Per quanto concerne la trama, essa racconta della singolare esperienza di Roberto De La Grieve, rampollo della piccola nobiltà piemontese, che si trova "naufragato su una nave", la Daphne, la quale era alla ricerca del meridiano in cui si registra il cambio di data. Impossibilitato a scendere sull'isola appena oltre questo meridano, inizia a scrivere alla sua immaginaria Amata un resoconto delle sue esperienze passate, grazie a cui il lettore capirà come mai Roberto si trovi in una così paradossale situazione.

Come sempre in un'opera di Eco, non mancano pagine di eccelsa qualità non solo letterariamente parlando, ma soprattutto per quanto concerne l'analisi filosofica e la logica. Bellissime, ad essempio, sono i capitoli in cui il protagonista immagina le reazioni del suo corpo alla decomposizione, o quando si mette a filosofeggiare su come pensino le pietre e quale sia la loro posizione nel mondo, oppure ancora quando fornisce una visione folgorante e piena di significati dell'isola immaginaria in cui un personaggio secondario trova l'inferno. Passi di grande intelligenza ma anche passi di grande letteratura, in grado di competere con nomi "pesanti" come quelli di Melville o di Coleridge.

A rendere ancora più piacevole la lettura, poi, Eco non disdegna alcune note di colore e pagine dal contenuto ben più leggero, come quando scrive delle armate del padre di Roberto che muovono guerra agli spagnoli schierati davanti a Casale di Monferrato, in quella che sembra una versione su carta dell'Armata Brancaleone di Monicelliana memoria.

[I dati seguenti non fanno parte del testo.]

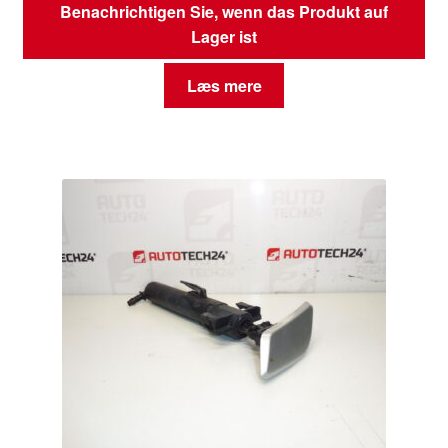
Benachrichtigen Sie, wenn das Produkt auf
Lager ist
Læs mere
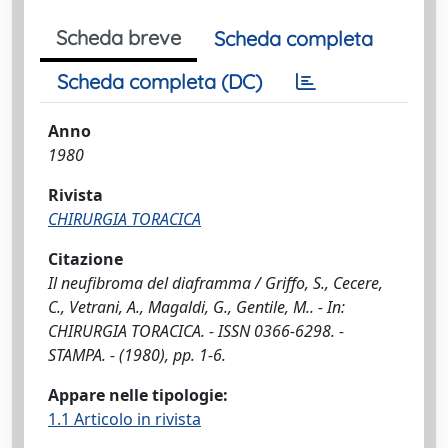
Scheda breve
Scheda completa
Scheda completa (DC)
Anno
1980
Rivista
CHIRURGIA TORACICA
Citazione
Il neufibroma del diaframma / Griffo, S., Cecere,
C., Vetrani, A., Magaldi, G., Gentile, M.. - In:
CHIRURGIA TORACICA. - ISSN 0366-6298. -
STAMPA. - (1980), pp. 1-6.
Appare nelle tipologie:
1.1 Articolo in rivista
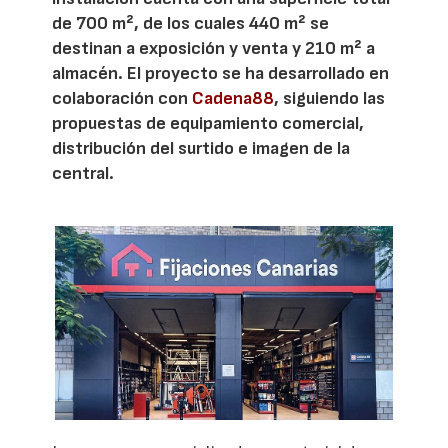
de 700 m², de los cuales 440 m² se
destinan a exposición y venta y 210 m² a
almacén. El proyecto se ha desarrollado en
colaboración con
Cadena88
, siguiendo las
propuestas de equipamiento comercial,
distribución del surtido e imagen de la
central.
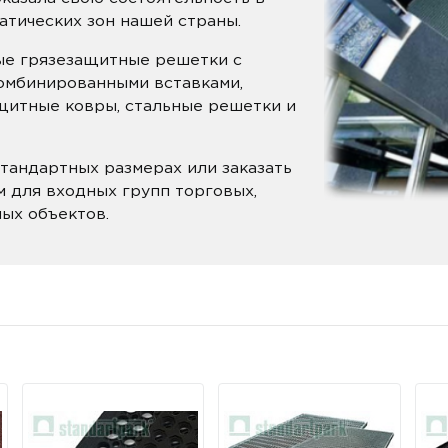
атических зон нашей страны.
ые грязезащитные решетки с
омбинированными вставками,
щитные ковры, стальные решетки и
тандартных размерах или заказать
 для входных групп торговых,
ых объектов.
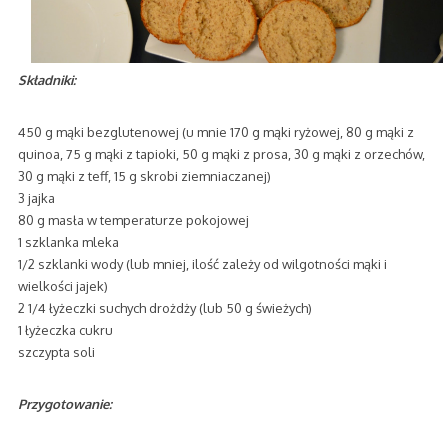
Składniki:
450 g mąki bezglutenowej (u mnie 170 g mąki ryżowej, 80 g mąki z
quinoa, 75 g mąki z tapioki, 50 g mąki z prosa, 30 g mąki z orzechów,
30 g mąki z teff, 15 g skrobi ziemniaczanej)
3 jajka
80 g masła w temperaturze pokojowej
1 szklanka mleka
1/2 szklanki wody (lub mniej, ilość zależy od wilgotności mąki i
wielkości jajek)
2 1/4 łyżeczki suchych drożdży (lub 50 g świeżych)
1 łyżeczka cukru
szczypta soli
Przygotowanie:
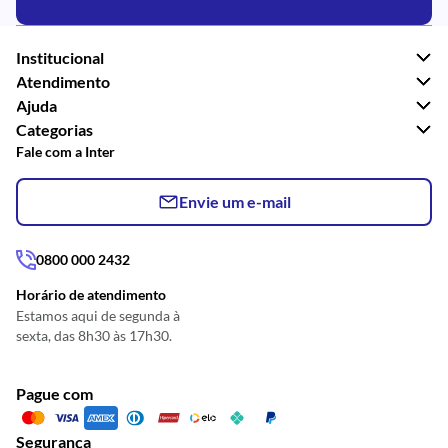
Institucional
Atendimento
Ajuda
Categorias
Fale com a Inter
Envie um e-mail
0800 000 2432
Horário de atendimento
Estamos aqui de segunda à
sexta, das 8h30 às 17h30.
Pague com
Segurança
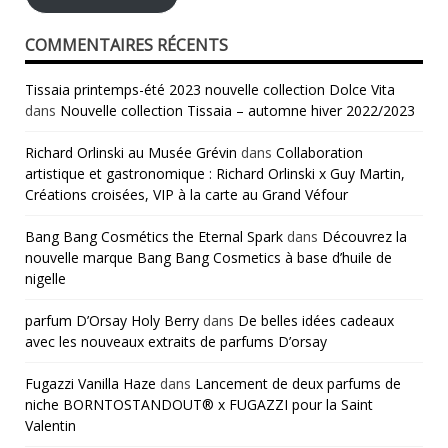
COMMENTAIRES RÉCENTS
Tissaia printemps-été 2023 nouvelle collection Dolce Vita
dans
Nouvelle collection Tissaia – automne hiver 2022/2023
Richard Orlinski au Musée Grévin
dans
Collaboration
artistique et gastronomique : Richard Orlinski x Guy Martin,
Créations croisées, VIP à la carte au Grand Véfour
Bang Bang Cosmétics the Eternal Spark
dans
Découvrez la
nouvelle marque Bang Bang Cosmetics à base d’huile de
nigelle
parfum D’Orsay Holy Berry
dans
De belles idées cadeaux
avec les nouveaux extraits de parfums D’orsay
Fugazzi Vanilla Haze
dans
Lancement de deux parfums de
niche BORNTOSTANDOUT® x FUGAZZI pour la Saint
Valentin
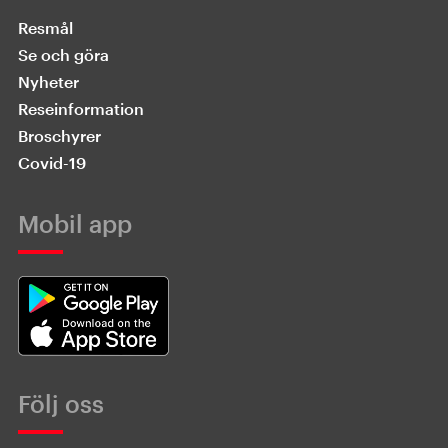
Resmål
Se och göra
Nyheter
Reseinformation
Broschyrer
Covid-19
Mobil app
Följ oss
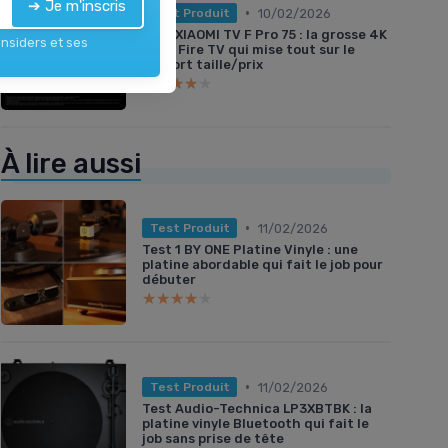
➔ Je m'inscris
•
10/02/2026
Test Produit
Test XIAOMI TV F Pro 75 : la grosse 4K
Insiders et ses
QLED Fire TV qui mise tout sur le
rapport taille/prix
★★★★★
★★★★★
À lire aussi
•
11/02/2026
Test Produit
Test 1 BY ONE Platine Vinyle : une
platine abordable qui fait le job pour
débuter
★★★★★
★★★★★
•
11/02/2026
Test Produit
Test Audio-Technica LP3XBTBK : la
platine vinyle Bluetooth qui fait le
job sans prise de tête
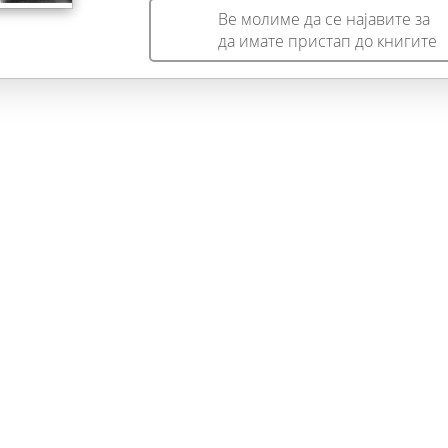
Ве молиме да се најавите за
да имате пристап до книгите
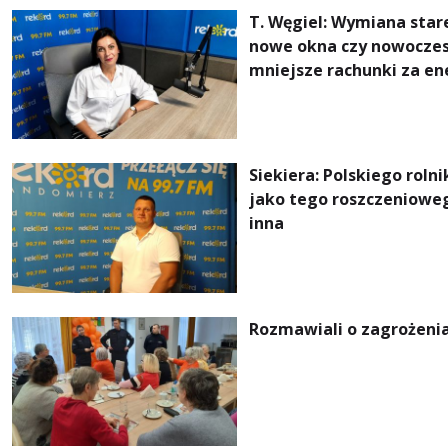
T. Węgiel: Wymiana star
nowe okna czy nowoczes
mniejsze rachunki za ener
czystsze powietrze
Siekiera: Polskiego roln
jako tego roszczenioweg
inna
Rozmawiali o zagrożenia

Unico neo, forse, è il fatto che verso la fine sembra che l'intreccio, invero complesso ma lucido dal punto di vista logico, stesse fuggendo di mano all'autore, che infatti lascia in sospeso i destini di Roberto mentre, con la forza della disperazione e della follia che ormai la solitudine gli ha donato, si getta in mare per cercare di raggiungere l'isola "rimasta nel passato", come la chiama lui. Furbizia di Eco è stata quella di trattare la vicenda come se l'avesse scoperta e non inventata, come fece già con Il Nome Della Rosa, e proprio questo espediente permette di far terminare il racconto in un momento clou.

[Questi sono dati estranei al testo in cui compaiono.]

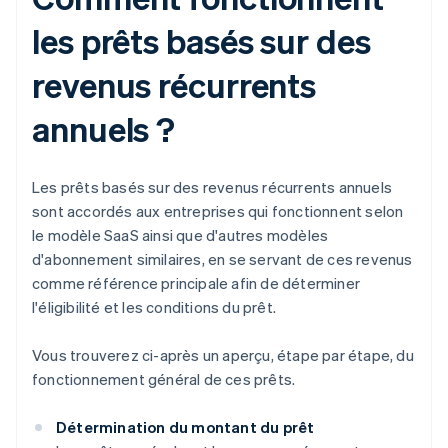
les prêts basés sur des
revenus récurrents
annuels ?
Les prêts basés sur des revenus récurrents annuels
sont accordés aux entreprises qui fonctionnent selon
le modèle SaaS ainsi que d'autres modèles
d'abonnement similaires, en se servant de ces revenus
comme référence principale afin de déterminer
l'éligibilité et les conditions du prêt.
Vous trouverez ci-après un aperçu, étape par étape, du
fonctionnement général de ces prêts.
Détermination du montant du prêt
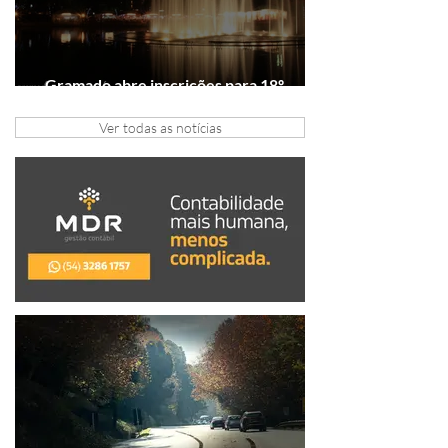
Gramado abre inscrições para 18º
Festival de Gastronomia
Ver todas as notícias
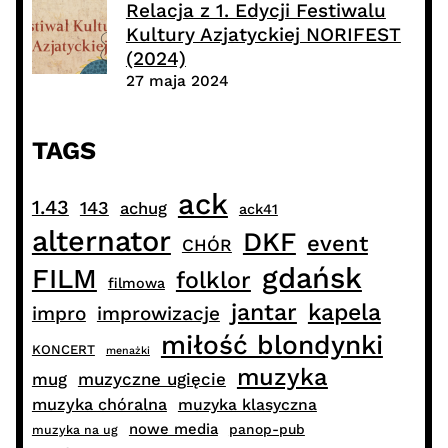
Relacja z 1. Edycji Festiwalu
Kultury Azjatyckiej NORIFEST
(2024)
27 maja 2024
TAGS
ack
1.43
143
achug
ack41
alternator
DKF
event
CHÓR
gdańsk
FILM
folklor
filmowa
jantar
kapela
impro
improwizacje
miłość blondynki
KONCERT
menażki
muzyka
muzyczne ugięcie
mug
muzyka chóralna
muzyka klasyczna
nowe media
panop-pub
muzyka na ug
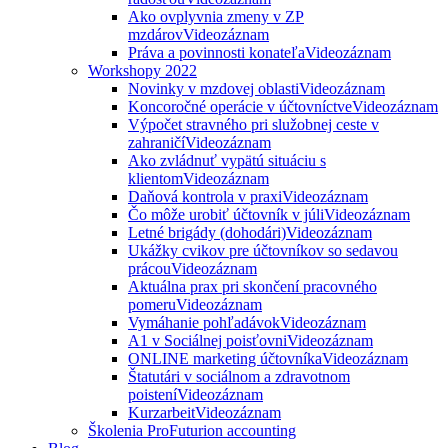
Ako ovplyvnia zmeny v ZP
mzdárov
Videozáznam
Práva a povinnosti konateľa
Videozáznam
Workshopy 2022
Novinky v mzdovej oblasti
Videozáznam
Koncoročné operácie v účtovníctve
Videozáznam
Výpočet stravného pri služobnej ceste v
zahraničí
Videozáznam
Ako zvládnuť vypätú situáciu s
klientom
Videozáznam
Daňová kontrola v praxi
Videozáznam
Čo môže urobiť účtovník v júli
Videozáznam
Letné brigády (dohodári)
Videozáznam
Ukážky cvikov pre účtovníkov so sedavou
prácou
Videozáznam
Aktuálna prax pri skončení pracovného
pomeru
Videozáznam
Vymáhanie pohľadávok
Videozáznam
A1 v Sociálnej poisťovni
Videozáznam
ONLINE marketing účtovníka
Videozáznam
Štatutári v sociálnom a zdravotnom
poistení
Videozáznam
Kurzarbeit
Videozáznam
Školenia ProFuturion accounting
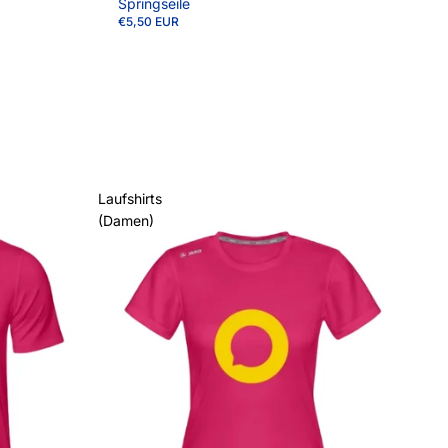
Springseile
€5,50 EUR
Laufshirts
(Damen)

Oltre a cio, non vedo comunque altri difetti di un'opera che, per qualità e contenuti, ha pochi eguali non solo nel panorama italiano, ma internazionale. Gli unici confronti possibili sono quelli con altri romanzi filosofici, come I Viaggi Di Gulliver di Jonathan Swift o Candido di Voltaire.

Oppure, come sostiene Pierre Lepappe, anche questi confronti sono vani, in quanto ci troviamo davanti a un nuovo genere di racconto storico "che trova i propri fondamenti nella storia culturale piuttosto che nelle tragedie politiche e nelle alcove principesche".